[Page images and extracted text]

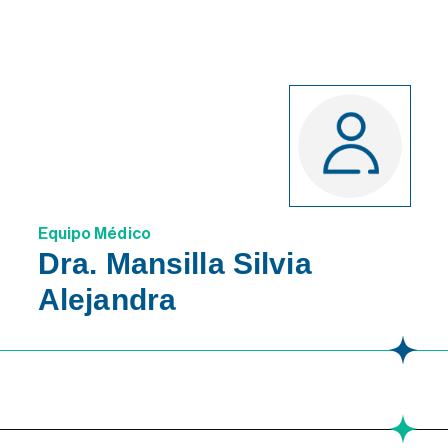
Equipo Médico
Dra. Mansilla Silvia
Alejandra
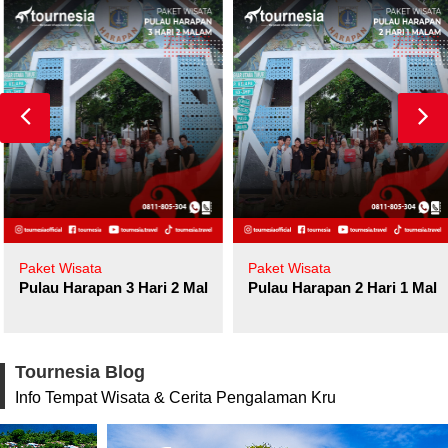
Paket Wisata
Paket Wisata
Pulau Harapan 3 Hari 2 Malam
Pulau Harapan 2 Hari 1 Mala
Tournesia Blog
Info Tempat Wisata & Cerita Pengalaman Kru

### ASSIGNED TASK:
Reproduce each line of the records exactly, and omit every picture.

### TASK RESPONSE:
Equipo Médico
Dra. Mansilla Silvia
Alejandra
Paket Wisata
Paket Wisata
Pulau Harapan 3 Hari 2 Malam
Pulau Harapan 2 Hari 1 Mala
Tournesia Blog
Info Tempat Wisata & Cerita Pengalaman Kru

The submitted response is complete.